Input for this task:
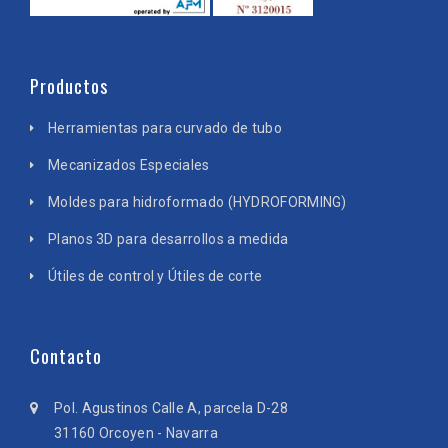
Productos
Herramientas para curvado de tubo
Mecanizados Especiales
Moldes para hidroformado (HYDROFORMING)
Planos 3D para desarrollos a medida
Útiles de control y Útiles de corte
Contacto
Pol. Agustinos Calle A, parcela D-28
31160 Orcoyen - Navarra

Try it: The expected answer is an exact copy of the lines beginning at the one with "Útiles de control y Útiles de corte" and running to the end of the entries above.

Completed task:
Útiles de control y Útiles de corte
Contacto
Pol. Agustinos Calle A, parcela D-28
31160 Orcoyen - Navarra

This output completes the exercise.